Ce sont des moments d’une intensité incroyable…
Oui. Et partager sa vie avec une artiste facilite les choses car seul un chanteur peut comprendre un chanteur. Il voit son reflet dans le regard de l’autre. Et puis chanter me permet d’adresser des messages à ceux qui me connaissent. D’exprimer des sentiments que nous autres, Siciliens, aurions trop de mal à dévoiler ouvertement.
Etes-vous toujours heureux sur scène ?
Pendant longtemps, ce fut le seul endroit où je me sentais bien. Je fuyais la réalité, la scène était mon refuge. Maintenant c’est différent. La vie me fait moins peur. J’aime le rôle que j’y joue, celui d’un père qui adore regarder ses deux filles, Ornella ma grande, qui a elle-même un bébé, et Malena, ma toute petite. Je n’ai besoin de rien d’autre.
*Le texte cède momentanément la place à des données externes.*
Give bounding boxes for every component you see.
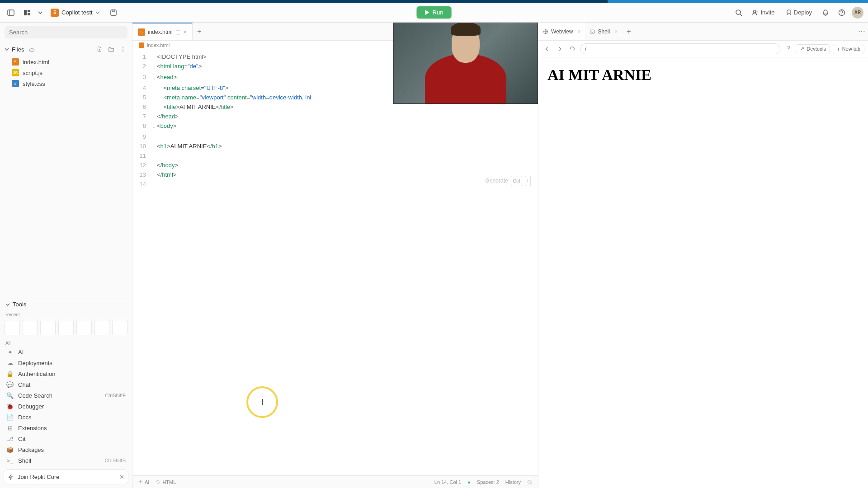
tool-item-code-search[interactable]: 🔍Code SearchCtrlShiftF — [0, 390, 132, 401]
code-line[interactable]: 11 — [132, 151, 538, 160]
join-core-banner[interactable]: Join Replit Core ✕ — [4, 469, 128, 484]
devtools-button[interactable]: Devtools — [796, 44, 830, 53]
code-line[interactable]: 14 — [132, 179, 538, 189]
save-icon[interactable] — [107, 6, 120, 19]
tool-item-deployments[interactable]: ☁Deployments — [0, 357, 132, 368]
file-item[interactable]: 5index.html — [0, 56, 132, 67]
modified-dot-icon: ⬚ — [175, 29, 180, 35]
tool-item-ai[interactable]: ✦AI — [0, 347, 132, 357]
code-line[interactable]: 12</body> — [132, 160, 538, 170]
status-spaces[interactable]: Spaces: 2 — [477, 479, 499, 485]
fold-marker[interactable] — [152, 151, 157, 160]
reload-icon[interactable] — [567, 44, 577, 54]
more-icon[interactable] — [118, 45, 127, 54]
code-line[interactable]: 7</head> — [132, 112, 538, 121]
fold-marker[interactable] — [152, 112, 157, 121]
code-line[interactable]: 9 — [132, 132, 538, 141]
line-content: </head> — [157, 112, 179, 121]
code-line[interactable]: 10<h1>AI MIT ARNIE</h1> — [132, 141, 538, 151]
recent-item[interactable] — [58, 320, 74, 335]
url-input[interactable] — [580, 43, 780, 54]
chevron-down-icon[interactable] — [37, 6, 43, 19]
fold-marker[interactable] — [152, 132, 157, 141]
line-number: 10 — [132, 141, 152, 151]
search-input[interactable] — [5, 26, 127, 38]
status-position[interactable]: Ln 14, Col 1 — [434, 479, 461, 485]
code-editor[interactable]: Generate Ctrl I 1<!DOCTYPE html>2⌄<html … — [132, 50, 538, 475]
avatar[interactable]: AR — [852, 7, 863, 19]
tool-item-debugger[interactable]: 🐞Debugger — [0, 401, 132, 412]
tab-shell[interactable]: Shell× — [585, 23, 622, 40]
new-tab-button[interactable]: + — [622, 28, 635, 36]
recent-item[interactable] — [94, 320, 110, 335]
fold-marker[interactable]: ⌄ — [152, 72, 157, 83]
open-external-icon[interactable] — [783, 44, 793, 54]
tool-item-chat[interactable]: 💬Chat — [0, 379, 132, 390]
refresh-icon — [156, 479, 160, 484]
forward-icon[interactable] — [555, 44, 565, 54]
tool-item-extensions[interactable]: ⊞Extensions — [0, 422, 132, 433]
tab-index-html[interactable]: 5 index.html ⬚ × — [132, 23, 193, 40]
rocket-icon — [786, 9, 792, 16]
status-lang[interactable]: HTML — [156, 479, 176, 485]
fold-marker[interactable] — [152, 179, 157, 189]
files-header[interactable]: Files — [0, 42, 132, 56]
file-item[interactable]: JSscript.js — [0, 67, 132, 78]
fold-marker[interactable] — [152, 102, 157, 112]
status-history[interactable]: History — [505, 479, 521, 485]
fold-marker[interactable] — [152, 160, 157, 170]
tool-icon: 💬 — [6, 381, 14, 388]
close-icon[interactable]: × — [183, 28, 187, 36]
fold-marker[interactable]: ⌄ — [152, 61, 157, 72]
close-icon[interactable]: × — [577, 28, 580, 35]
project-selector[interactable]: 5 Copilot testt — [47, 7, 104, 19]
new-tab-button[interactable]: +New tab — [833, 44, 864, 54]
file-item[interactable]: #style.css — [0, 78, 132, 89]
tool-item-git[interactable]: ⎇Git — [0, 433, 132, 444]
code-line[interactable]: 8⌄<body> — [132, 121, 538, 132]
help-icon[interactable] — [835, 6, 848, 19]
search-icon[interactable] — [732, 6, 745, 19]
fold-marker[interactable] — [152, 52, 157, 61]
tab-overflow-icon[interactable]: ⋯ — [855, 27, 868, 36]
code-line[interactable]: 13</html> — [132, 170, 538, 179]
invite-button[interactable]: Invite — [749, 7, 778, 18]
cloud-sync-icon[interactable] — [27, 45, 36, 54]
close-icon[interactable]: ✕ — [119, 474, 124, 480]
run-button[interactable]: Run — [417, 6, 452, 19]
new-tab-button[interactable]: + — [193, 28, 206, 36]
fold-marker[interactable] — [152, 83, 157, 93]
fold-marker[interactable] — [152, 170, 157, 179]
recent-item[interactable] — [5, 320, 20, 335]
status-ai[interactable]: AI — [138, 479, 149, 485]
back-icon[interactable] — [542, 44, 552, 54]
tool-item-docs[interactable]: 📄Docs — [0, 412, 132, 422]
new-folder-icon[interactable] — [107, 45, 116, 54]
layout-icon[interactable] — [21, 6, 33, 19]
shortcut: CtrlShiftS — [105, 458, 126, 463]
fold-marker[interactable]: ⌄ — [152, 121, 157, 132]
bell-icon[interactable] — [819, 6, 832, 19]
toggle-sidebar-icon[interactable] — [5, 6, 17, 19]
recent-item[interactable] — [112, 320, 127, 335]
preview-tabs: Webview× Shell× + ⋯ — [538, 23, 868, 41]
close-icon[interactable]: × — [614, 28, 618, 35]
history-icon[interactable] — [527, 479, 533, 485]
recent-item[interactable] — [76, 320, 92, 335]
recent-item[interactable] — [40, 320, 56, 335]
tools-header[interactable]: Tools — [0, 297, 132, 311]
svg-point-9 — [754, 10, 756, 12]
fold-marker[interactable] — [152, 141, 157, 151]
fold-marker[interactable] — [152, 93, 157, 102]
deploy-button[interactable]: Deploy — [782, 7, 816, 18]
tab-webview[interactable]: Webview× — [538, 23, 585, 40]
tool-item-authentication[interactable]: 🔒Authentication — [0, 368, 132, 379]
svg-point-13 — [123, 51, 123, 52]
generate-hint[interactable]: Generate Ctrl I — [486, 176, 531, 186]
new-file-icon[interactable] — [95, 45, 104, 54]
tool-item-packages[interactable]: 📦Packages — [0, 444, 132, 455]
svg-rect-4 — [28, 13, 30, 15]
tool-item-shell[interactable]: >_ShellCtrlShiftS — [0, 455, 132, 466]
file-name: style.css — [23, 80, 45, 87]
recent-item[interactable] — [23, 320, 38, 335]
Mais il y a toujours l’envie ?
Chanter reste un besoin vital. Monter sur scène l’est beaucoup moins. Je porte encore la cicatrice de la trahison de la Scala de Milan, ce 10 décembre 2006, dans Aïda. Je n’avais pas fait de couacs et j’ai été hué. C’était injuste. J’avais été prévenu et, malgré l’outrage, je pensais revenir sur la scène m’adresser au public : « Mesdames et Messieurs, qu’est-ce qu’on fait ? On continue ? » Ça aurait été un triomphe. Car ils adorent ça, les Italiens. Au lieu de quoi on m’a trahi en balançant sur scène un remplaçant. Je ne veux plus en parler, mais la blessure demeure. Même si le directeur actuel m’a suivi partout dans le monde pour me supplier de revenir à la Scala. Un jour, peut-être. Pour y faire mes adieux…
Avez-vous encore un rêve ?
Vous savez, je n’ai jamais eu la force de rêver tout ce qui m’est arrivé. Tout a été cadeau : le succès, la carrière, tous ces rôles, des films, des disques, des opéras. Et puis surtout, deux filles qui ont vingt et un ans d’écart et me permettent de voyager dans le temps. J’ai sorti la première du ventre de sa maman. C’est une chose incroyable. Et avoir dû jouer simultanément le rôle du père et de la mère a créé entre nous un lien plus fort que tout. Et puis j’ai désormais Malena, née en 2014, qui ne cesse de chanter, comme sa mère Aleksandra, qui est elle-même chanteuse, et comme sa grand-mère, cantatrice en Pologne. J’y vois une continuité merveilleuse, un relais que les générations se passent. Mon arrière-grand-mère ne disait-elle pas que j’avais la voix de son mari, ce Mister Jimmy qui connaissait Caruso et chantait à Little Italy ?
Sortie du CD Malena (Deutsche Grammophon), qui offre des airs napolitains ainsi que des créations originales composées et écrites en sicilien, italien et napolitain par ses frères, Federico et David Alagna.